I have the following HTML table:
<table>
<thead>
<th> X1 </th>
<th> X2 </th>
</thead>
<tbody>
<tr>
<td>Test</td>
<td><span style="..."> Test2 </span> </td>
</tr>
</tbody>
</table>
that I would want to parse to a dataframe by using pd.read_html(). The output is as follows:
| X1 | X2 |
|---|---|
| Test | Test2 |
However, I would prefer the following output (preserving HTML elements within a cell):
| X1 | X2 |
|---|---|
| Test | <span style="..."> Test2 </span> |
Is this possible with pd.read_html()?
I couldn't find a solution in the read_html() docs, and the alternative would be manual parsing.

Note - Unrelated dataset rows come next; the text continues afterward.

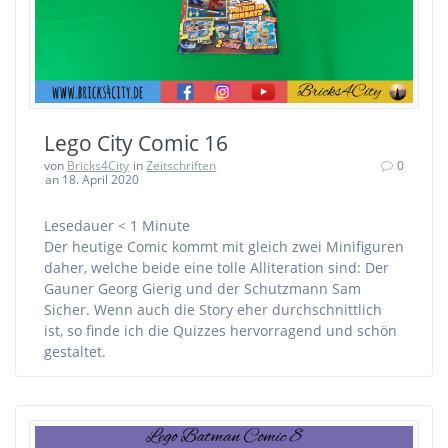
Lego City Comic 16
von
Bricks4City
in
Zeitschriften
0
an 18. April 2020
Lesedauer
< 1
Minute
Der heutige Comic kommt mit gleich zwei Minifiguren
daher, welche beide eine tolle Alliteration sind: Der
Gauner Georg Gierig und der Schutzmann Sam
Sicher. Wenn auch die Story eher durchschnittlich
ist, so finde ich die Quizzes hervorragend und schön
gestaltet.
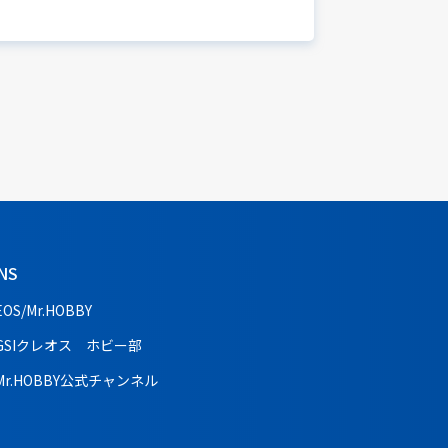
NS
EOS/Mr.HOBBY
GSIクレオス ホビー部
Mr.HOBBY公式チャンネル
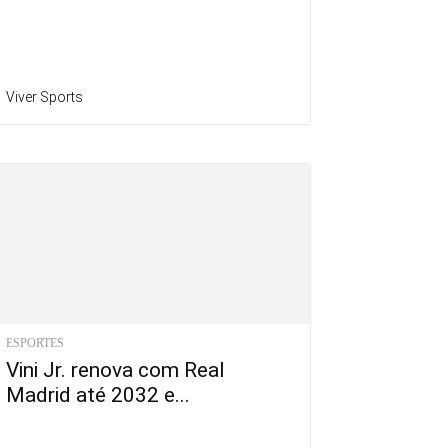
Viver Sports
ESPORTES
Vini Jr. renova com Real
Madrid até 2032 e...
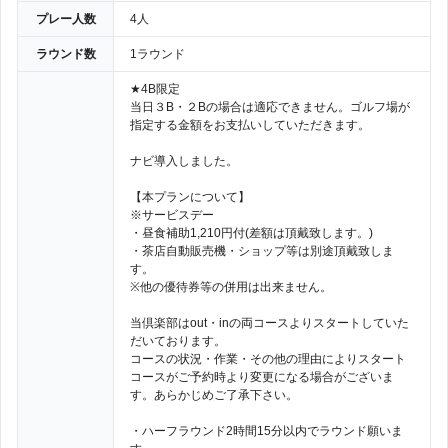
プレー人数
4人
ラウンド数
1ラウンド
★4B限定
当日３B・２Bの場合は適応できません。ゴルフ場が
指定する金額をお支払いしていただきます。
ナビ導入しました。
【本プランについて】
※サービスデー
・昼食補助1,210円付(差額は頂戴致します。)
・茶店自動販売機・ショップ等は別途頂戴致しま
す。
※他の優待券等の併用は出来ません。
当倶楽部はout・inの両コースよりスタートしていた
だいております。
コースの状況・作業・その他の理由によりスタート
コースがご予約時より変更になる場合がございま
す。あらかじめご了承下さい。
・ハーフラウンド2時間15分以内でラウンド願いま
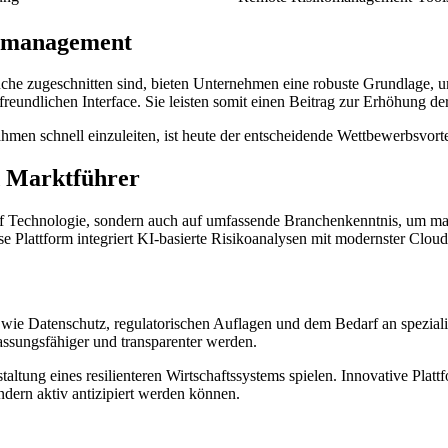
ikomanagement
ranche zugeschnitten sind, bieten Unternehmen eine robuste Grundlage, 
freundlichen Interface. Sie leisten somit einen Beitrag zur Erhöhung d
nahmen schnell einzuleiten, ist heute der entscheidende Wettbewerbsvor
d Marktführer
auf Technologie, sondern auch auf umfassende Branchenkenntnis, um maß
iese Plattform integriert KI-basierte Risikoanalysen mit modernster 
ie Datenschutz, regulatorischen Auflagen und dem Bedarf an spezialisi
assungsfähiger und transparenter werden.
taltung eines resilienteren Wirtschaftssystems spielen. Innovative Plat
ndern aktiv antizipiert werden können.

You could modify ._text_getter() if you really wanted to.
Something like:
import lxml.html
import pandas as pd
html = """
<table>
<thead>
<th> X1 </th>
<th> X2 </th>
</thead>
<tbody>
<tr>
<td>Test</td>
<td><span style="..."> Test2 </span> </td>
</tr>
</tbody>
</table>
"""
def custom_text_getter(self, obj):
result = obj.xpath("node()")[0]
if isinstance(result, lxml.html.HtmlElement):
result = lxml.html.tostring(result, encoding="unicode")
return result
pd.io.html._LxmlFrameParser._text_getter = custom_text_getter
print(
pd.read_html(html)[0]
)
X1 X2
0 Test <span style="..."> Test2 </span>